Figure 3a compares the singular values of the two methods, normalized to the same scale. The singular values from NLSA reach a distinct noise floor after the third component, whereas the SVD spectrum fails to level out even by the fifth singular value. This clear separation in the NLSA spectrum simplifies the identification of relevant modes for data reconstruction, particularly in low-flux conditions. Since CXLS and CXFEL are intended as user facilities, it is critical that the analysis tools provide clear guidance; NLSA simplifies the selection of relevant modes for reconstruction, whereas mode selection in standard SVD remains ambiguous for non-expert users. The second NLSA mode (\(V_{2,NLSA}\)) in Fig. 3b is in fact the reaction coordinate for the system35. Due to the simplicity of this two-state system, we fitted a sigmoid shape to \(V_{2,NLSA}\) and \(V_{3,SVD}\) modes and directly extracted the characteristic time (see Fig. 3d, e). Doing so yields a relaxation time of \(\tau _{NLSA}=540\pm 20 \upmu s\) with a coefficient of determination of \(R^2=0.990\). Applying the same approach to \(V_{3,SVD}\) reveals a relaxation time of \(\tau _{SVD}=450\pm 100 \upmu s\) with a coefficient of determination of \(R^2=0.803\). The relaxation time extracted from NLSA is more precise than that obtained from SVD. However, this overestimate arises from the relatively large concatenation window used for this data (16% of N). This is significant for the low-fidelity data analyzed here. In low-flux regimes, NLSA prioritizes signal recovery and temporal noise reduction. While the necessary use of larger concatenation windows in small datasets (N=100) introduces a systematic shift in the absolute relaxation time, it enables the high-precision identification of kinetic trends that are otherwise lost to the noise floor in standard SVD analysis. For higher-quality and larger datasets, a smaller concatenation window can be employed, thereby minimizing this effect, as demonstrated later in Fig. 4 .

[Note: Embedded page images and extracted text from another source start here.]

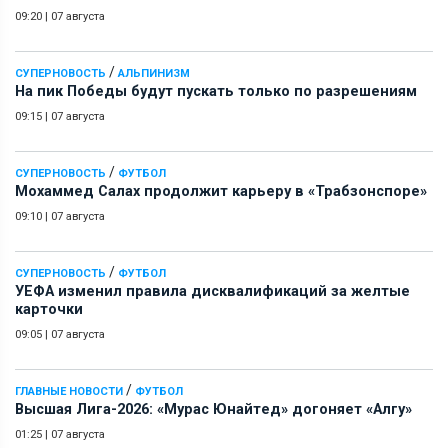
09:20
|
07 августа
/
СУПЕРНОВОСТЬ
АЛЬПИНИЗМ
На пик Победы будут пускать только по разрешениям
09:15
|
07 августа
/
СУПЕРНОВОСТЬ
ФУТБОЛ
Мохаммед Салах продолжит карьеру в «Трабзонспоре»
09:10
|
07 августа
/
СУПЕРНОВОСТЬ
ФУТБОЛ
УЕФА изменил правила дисквалификаций за желтые
карточки
09:05
|
07 августа
/
ГЛАВНЫЕ НОВОСТИ
ФУТБОЛ
Высшая Лига-2026: «Мурас Юнайтед» догоняет «Алгу»
01:25
|
07 августа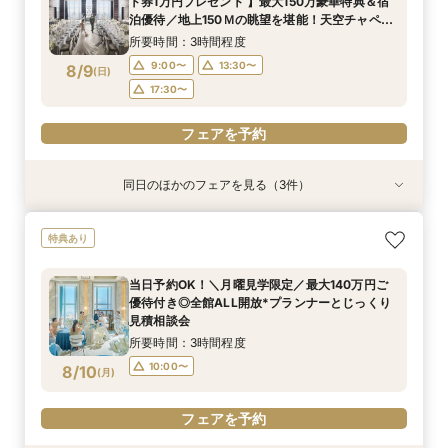
ト券1万円プレゼント 】最大150万豪華特典＆宿
8/8
8/8
泊優待／地上150Ｍの眺望を堪能！天空チャペル
(
(
土
土
)
)
17:30〜
17:30〜
で感動挙式&上質貸切体験*BIGフェア
所要時間：3時間程度
フェアを予約
フェアを予約
9:00〜
13:30〜
8/9
(
日
)
17:30〜
フェアを予約
同日のほかのフェアを見る（3件）
試食会
試食会
試食会
特典あり
特典あり
特典あり
【ドレス1着プレゼント】地上150mチャペルで叶
【2名～少人数婚】大阪駅直結*貸切空間で叶え
【料理重視*必見】料理ランクUP優待*140万特
特典あり
う憧れ花嫁体験
る洗練W
典×天空チャペル
所要時間：3時間程度
所要時間：3時間程度
所要時間：3時間程度
当日予約OK！＼月曜見学限定／最大140万円ご
9:00〜
9:00〜
9:00〜
13:30〜
13:30〜
13:30〜
優待付き◎全館ALL開放*プランナーとじっくり
8/9
8/9
8/9
見積相談会
(
(
(
日
日
日
)
)
)
17:30〜
17:30〜
17:30〜
所要時間：3時間程度
フェアを予約
フェアを予約
フェアを予約
10:00〜
8/10
(
月
)
フェアを予約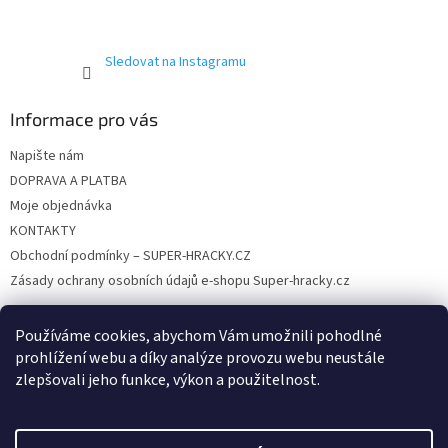
Sledovat na Instagramu
Informace pro vás
Napište nám
DOPRAVA A PLATBA
Moje objednávka
KONTAKTY
Obchodní podmínky – SUPER-HRACKY.CZ
Zásady ochrany osobních údajů e-shopu Super-hracky.cz
Používáme cookies, abychom Vám umožnili pohodlné
prohlížení webu a díky analýze provozu webu neustále
Instagram
zlepšovali jeho funkce, výkon a použitelnost.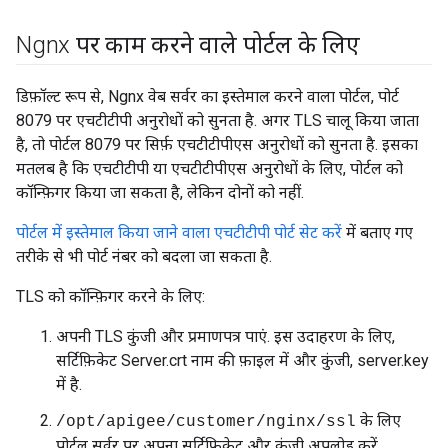
Ngnx पर काम करने वाले पोर्टल के लिए
डिफ़ॉल्ट रूप से, Ngnx वेब सर्वर का इस्तेमाल करने वाला पोर्टल, पोर्ट
8079 पर एचटीटीपी अनुरोधों को सुनता है. अगर TLS चालू किया जाता
है, तो पोर्टल 8079 पर सिर्फ़ एचटीटीपीएस अनुरोधों को सुनता है. इसका
मतलब है कि एचटीटीपी या एचटीटीपीएस अनुरोधों के लिए, पोर्टल को
कॉन्फ़िगर किया जा सकता है, लेकिन दोनों को नहीं.
पोर्टल में इस्तेमाल किया जाने वाला एचटीटीपी पोर्ट सेट करें
में बताए गए
तरीके से भी पोर्ट नंबर को बदला जा सकता है.
TLS को कॉन्फ़िगर करने के लिए:
अपनी TLS कुंजी और प्रमाणपत्र पाएं. इस उदाहरण के लिए,
सर्टिफ़िकेट Server.crt नाम की फ़ाइल में और कुंजी, server.key
में है.
के लिए
/opt/apigee/customer/nginx/ssl
पोर्टल सर्वर पर अपना सर्टिफ़िकेट और कुंजी अपलोड करें.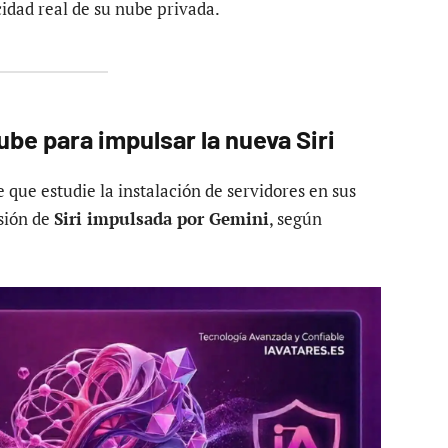
cidad real de su nube privada.
ube para impulsar la nueva Siri
 que estudie la instalación de servidores en sus
rsión de
Siri impulsada por Gemini
, según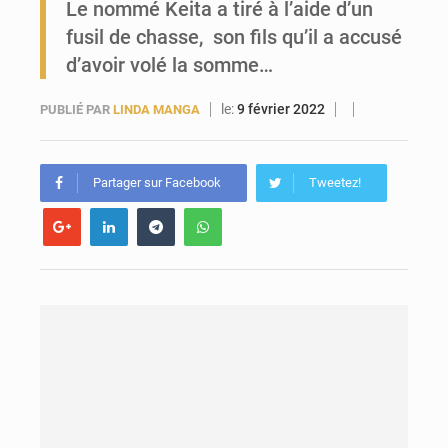
Le nommé Keita a tiré à l’aide d’un
fusil de chasse, son fils qu’il a accusé
Forces Vives en Guinée : la coalition critique la gestion de Mamadi Doumbouya
d’avoir volé la somme…
le:
9 février 2022
PUBLIÉ PAR
LINDA MANGA
Partager sur Facebook
Tweetez!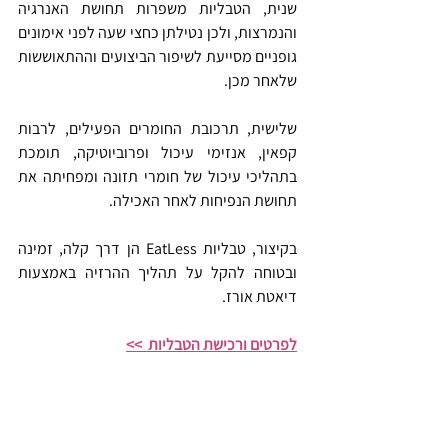
שנית, הטבליות משפרות תחושת האנרגיה 
והנמרצות, ולכן נטילתן כחצי שעה לפני אימונים 
גופניים מסייעת לשיפור הביצועים וההתאוששות 
שלאחר מכן.
שלישית, תרכובת החומרים הפעילים, לרבות 
קפאין, אנזימי עיכול ופרוביוטיקה, תומכת 
בתהליכי עיכול של חומרי תזונה ומפחיתה את 
תחושת הנפיחות לאחר האכילה.
בקיצור, טבליות EatLess הן דרך קלה, זמינה 
ובטוחה להקל על תהליך ההרזיה באמצעות 
דיאטת אורז.
לפרטים ורכישת הטבליות  >>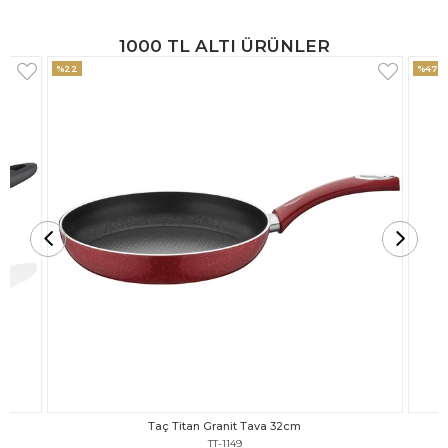
1000 TL ALTI ÜRÜNLER
%47
%18
Taç Titan Granit Tava 30cm
TT-1148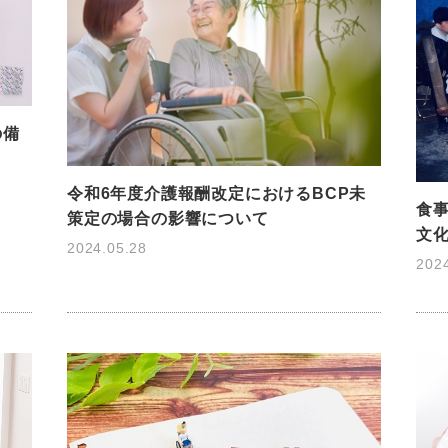
の備
令和6年度介護報酬改定におけるBCP未
食
策定の場合の影響について
文
2024.05.28
202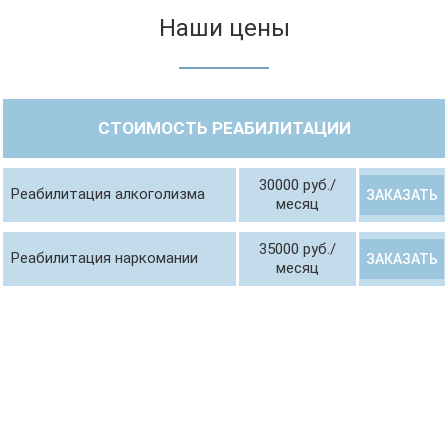
Наши цены
СТОИМОСТЬ РЕАБИЛИТАЦИИ
30000 руб./
Реабилитация алкоголизма
ЗАКАЗАТЬ
месяц
35000 руб./
Реабилитация наркомании
ЗАКАЗАТЬ
месяц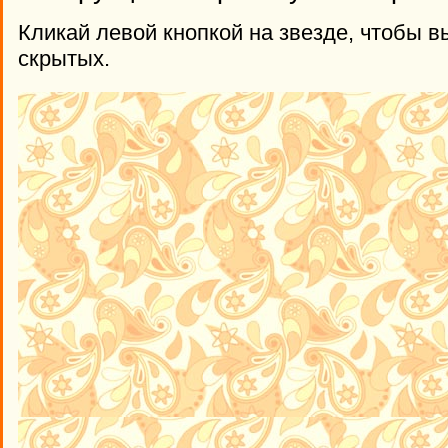
Кликай левой кнопкой на звезде, чтобы в
скрытых.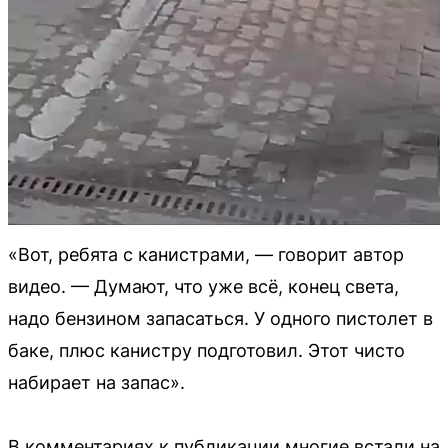
«Вот, ребята с канистрами, — говорит автор
видео. — Думают, что уже всё, конец света,
надо бензином запасаться. У одного пистолет в
баке, плюс канистру подготовил. Этот чисто
набирает на запас».
В комментариях к публикации многие встали на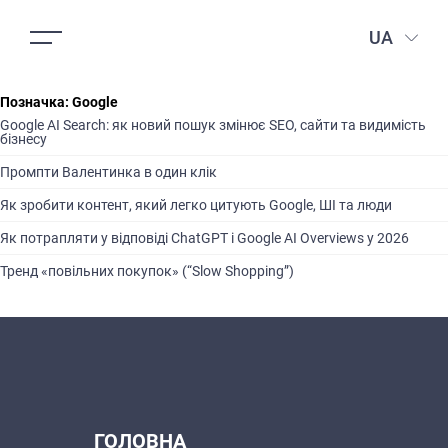
UA
Позначка:
Google
Google AI Search: як новий пошук змінює SEO, сайти та видимість
бізнесу
Промпти Валентинка в один клік
Як зробити контент, який легко цитують Google, ШІ та люди
Як потрапляти у відповіді ChatGPT і Google AI Overviews у 2026
Тренд «повільних покупок» (“Slow Shopping”)
ГОЛОВНА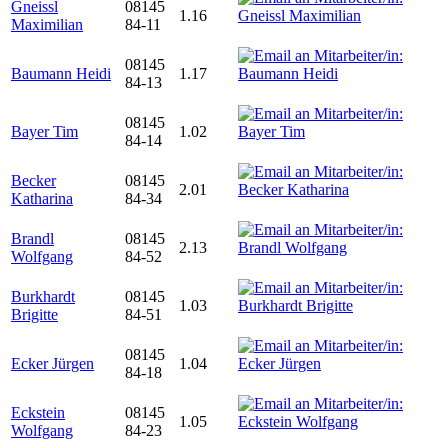
Gneissl
08145
1.16
Maximilian
84-11
08145
Baumann Heidi
1.17
84-13
08145
Bayer Tim
1.02
84-14
Becker
08145
2.01
Katharina
84-34
Brandl
08145
2.13
Wolfgang
84-52
Burkhardt
08145
1.03
Brigitte
84-51
08145
Ecker Jürgen
1.04
84-18
Eckstein
08145
1.05
Wolfgang
84-23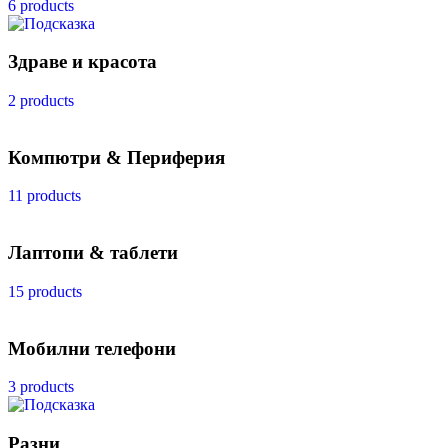
6 products
Здраве и красота
2 products
Компютри & Периферия
11 products
Лаптопи & таблети
15 products
Мобилни телефони
3 products
Разни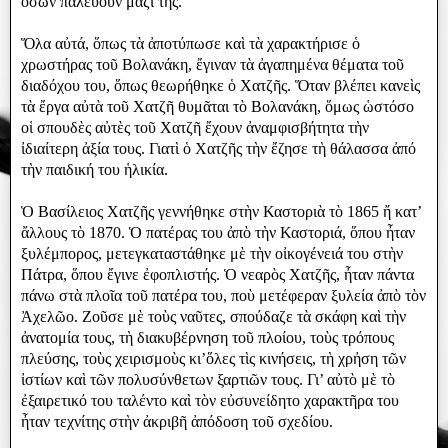
ὅσων παλεύουν μαζί της.
Ὅλα αὐτά, ὅπως τὰ ἀποτύπωσε καὶ τὰ χαρακτήρισε ὁ
χρωστήρας τοῦ Βολανάκη, ἔγιναν τὰ ἀγαπημένα θέματα τοῦ
διαδόχου του, ὅπως θεωρήθηκε ὁ Χατζῆς. Ὅταν βλέπει κανεὶς
τὰ ἔργα αὐτὰ τοῦ Χατζῆ θυμᾶται τὸ Βολανάκη, ὅμως ὡστόσο
οἱ σπουδὲς αὐτὲς τοῦ Χατζῆ ἔχουν ἀναμφισβήτητα τὴν
ἰδιαίτερη ἀξία τους. Γιατὶ ὁ Χατζῆς τὴν ἔζησε τὴ θάλασσα ἀπό
τὴν παιδική του ἡλικία.
Ὁ Βασίλειος Χατζῆς γεννήθηκε στὴν Καστοριὰ τὸ 1865 ἤ κατ’
ἄλλους τὸ 1870. Ὁ πατέρας του ἀπὸ τὴν Καστοριά, ὅπου ἦταν
ξυλέμπορος, μετεγκαταστάθηκε μὲ τὴν οἰκογένειά του στὴν
Πάτρα, ὅπου ἔγινε ἐφοπλιστής. Ὁ νεαρὸς Χατζῆς, ἦταν πάντα
πάνω στὰ πλοῖα τοῦ πατέρα του, ποὺ μετέφεραν ξυλεία ἀπὸ τὸν
Ἀχελῶο. Zοῦσε μὲ τοὺς ναῦτες, σπούδαζε τὰ σκάφη καὶ τὴν
ἀνατομία τους, τὴ διακυβέρνηση τοῦ πλοίου, τοὺς τρόπους
πλεύσης, τοὺς χειρισμοὺς κι’ὅλες τὶς κινήσεις, τὴ χρἠση τῶν
ἰστίων καὶ τῶν πολυσύνθετων ξαρτιῶν τους. Γι’ αὐτὸ μὲ τὸ
ἐξαιρετικό του ταλέντο καὶ τὸν εὐσυνείδητο χαρακτῆρα του
ἦταν τεχνίτης στὴν ἀκριβῆ ἀπόδοση τοῦ σχεδίου.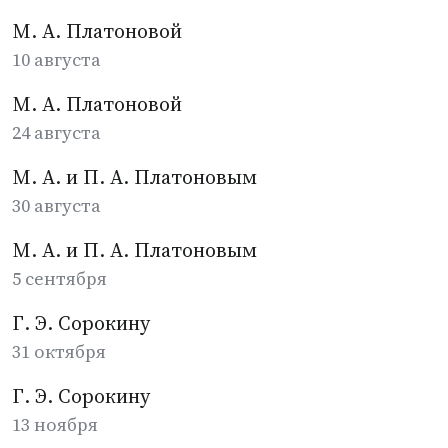
М. А. Платоновой
10 августа
М. А. Платоновой
24 августа
М. А. и П. А. Платоновым
30 августа
М. А. и П. А. Платоновым
5 сентября
Г. Э. Сорокину
31 октября
Г. Э. Сорокину
13 ноября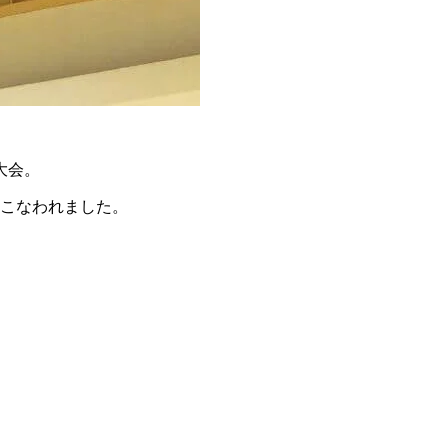
大会。
でおこなわれました。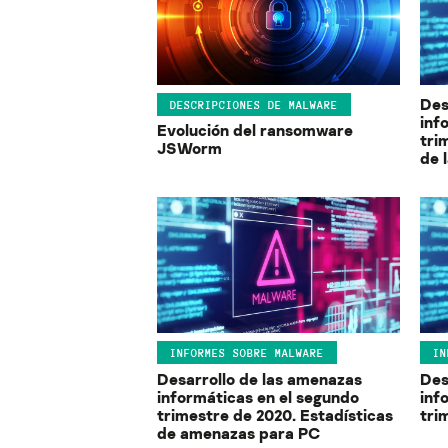
Des
DESCRIPCIONES DE MALWARE
inf
Evolución del ransomware
tri
JSWorm
de 
INFORMES SOBRE MALWARE
IN
Desarrollo de las amenazas
Des
informáticas en el segundo
inf
trimestre de 2020. Estadísticas
tri
de amenazas para PC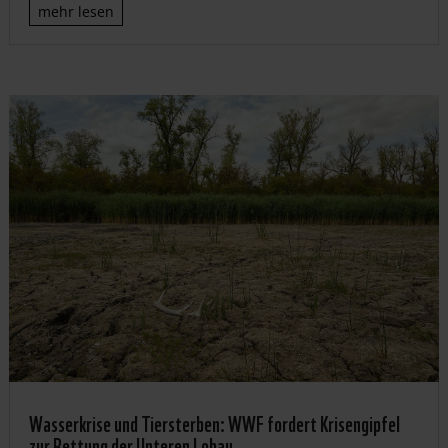
mehr lesen
Wasserkrise und Tiersterben: WWF fordert Krisengipfel
zur Rettung der Unteren Lobau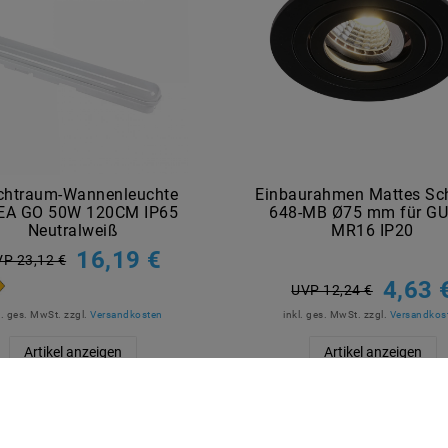
chtraum-Wannenleuchte
Einbaurahmen Mattes Sc
EA GO 50W 120CM IP65
648-MB Ø75 mm für GU
Neutralweiß
MR16 IP20
16,19 €
P 23,12 €
4,63 
UVP 12,24 €
l. ges. MwSt.
zzgl.
Versandkosten
inkl. ges. MwSt.
zzgl.
Versandkos
Artikel anzeigen
Artikel anzeigen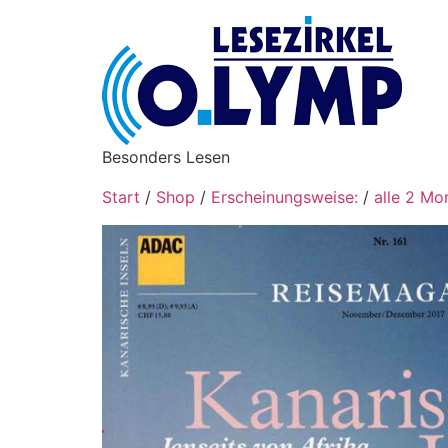
Besonders Lesen
Start
/
Shop
/
Erscheinungsweise:
/
alle 2 Mo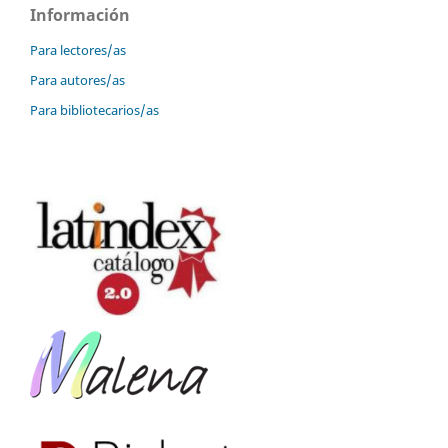
Información
Para lectores/as
Para autores/as
Para bibliotecarios/as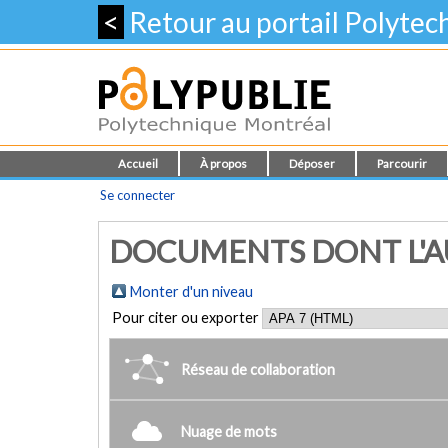
<
Retour au portail Polyte
Accueil
À propos
Déposer
Parcourir
Se connecter
DOCUMENTS DONT L'AUT
Monter d'un niveau
Pour citer ou exporter
Réseau de collaboration
Nuage de mots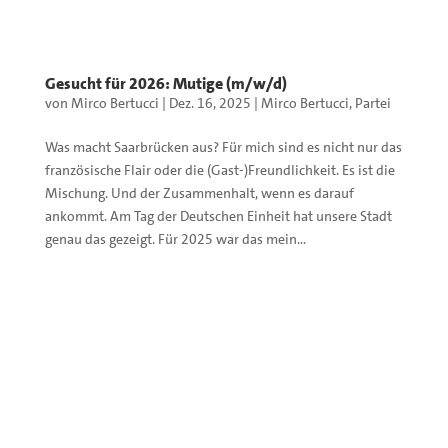
Gesucht für 2026: Mutige (m/w/d)
von
Mirco Bertucci
|
Dez. 16, 2025
|
Mirco Bertucci
,
Partei
Was macht Saarbrücken aus? Für mich sind es nicht nur das
französische Flair oder die (Gast-)Freundlichkeit. Es ist die
Mischung. Und der Zusammenhalt, wenn es darauf
ankommt. Am Tag der Deutschen Einheit hat unsere Stadt
genau das gezeigt. Für 2025 war das mein...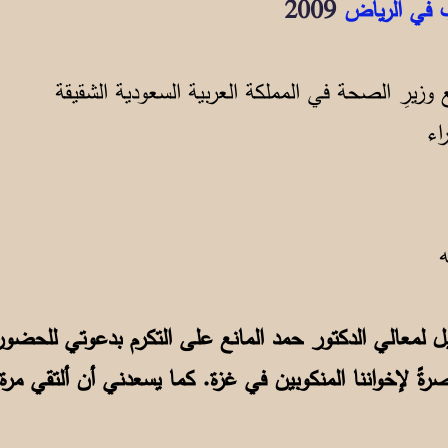
ب في الرياض
2009
 وزيرِ الصحة في المملكة العربية السعودية الشقيقة
اء
ه
يل لمعالي الدكتور حمد المانع على التكرم بدعوتي للحضور
ةً لإخواننا المنكوبين في غزة. كما يسعدني أن ألتقي مرة 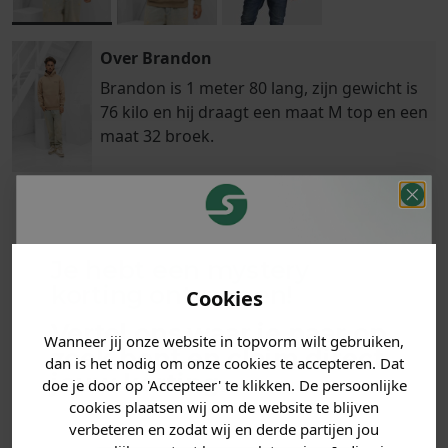
Over Brandon
Brandon is 1 meter 80 lang, zijn gewicht is
76 kilo en hij draagt een maat M top en een
maat 32 broek.
Klanten
Betaal achteraf
Voor 23:59 besteld
beoordelen ons
Je hebt een mystery
met Klarna
is morgen in huis!*
met een 9,6!
korting ontvangen!
Cookies
Ons model is 1.80m 77kg en draagt maat M.
Vertel ons waar je naar op
Wanneer jij onze website in topvorm wilt gebruiken,
zoek bent en claim direct
dan is het nodig om onze cookies te accepteren. Dat
PRODUCTINFORMATIE
jouw
korting
.
doe je door op 'Accepteer' te klikken. De persoonlijke
cookies plaatsen wij om de website te blijven
REVIEWS (2)
verbeteren en zodat wij en derde partijen jou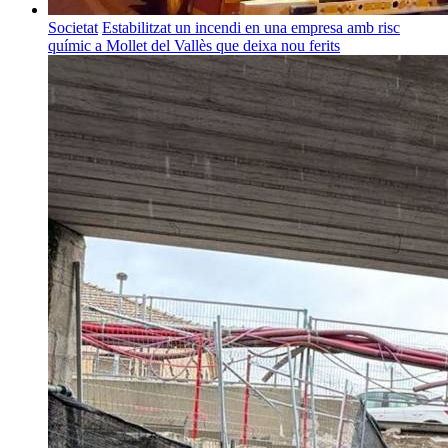
Societat
Estabilitzat un incendi en una empresa amb risc
químic a Mollet del Vallès que deixa nou ferits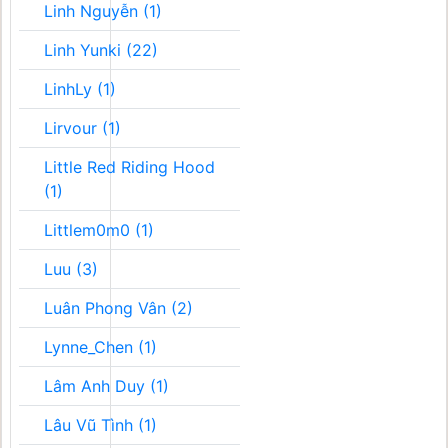
Linh Nguyễn (1)
Linh Yunki (22)
LinhLy (1)
Lirvour (1)
Little Red Riding Hood
(1)
Littlem0m0 (1)
Luu (3)
Luân Phong Vân (2)
Lynne_Chen (1)
Lâm Anh Duy (1)
Lâu Vũ Tình (1)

As mentioned in Methods, when prior knowledge about the system is unavailable, as is often the case with experimental data, the NLSA reconstruction is done using modes displaying clear signals. Such modes are typically associated with the leading singular values that often appear before the flat part of the singular value spectrum or the so-called noise floor (see Fig. 3a). Due to the sigmoidal dynamics embedded in the simulated data, we expect one mode (beyond the average) represents this sigmoidal character. Therefore, in this simulation, we used the first two modes for the NLSA reconstruction (in SVD, we used modes 1, 2, and 3). The outputs of this step were a reconstructed time series of SAXS difference intensity profiles, which is assessed in Supplementary Information, Noise Estimation in Reconstructed Data.

Fig. 4
Fig. 4The alternative text for this image may have been generated using AI.
Full size image

Plots of kinetic data extracted using NLSA and SVD from five replicates of the Calmodulin simulated data for each pair of parameters. The relaxation rates (\(k=1/\tau\)) extracted from fitting a sigmoid to (a) NLSA modes (chronos) and (b) SVD modes (right singular vectors). Also plotted are the squared residuals scaled by the squared amplitude of the sigmoid fit to (c) NLSA modes and (d) SVD right singular vectors. Error bars for each plot are the 95% confidence interval given by the standard deviation of the replicates.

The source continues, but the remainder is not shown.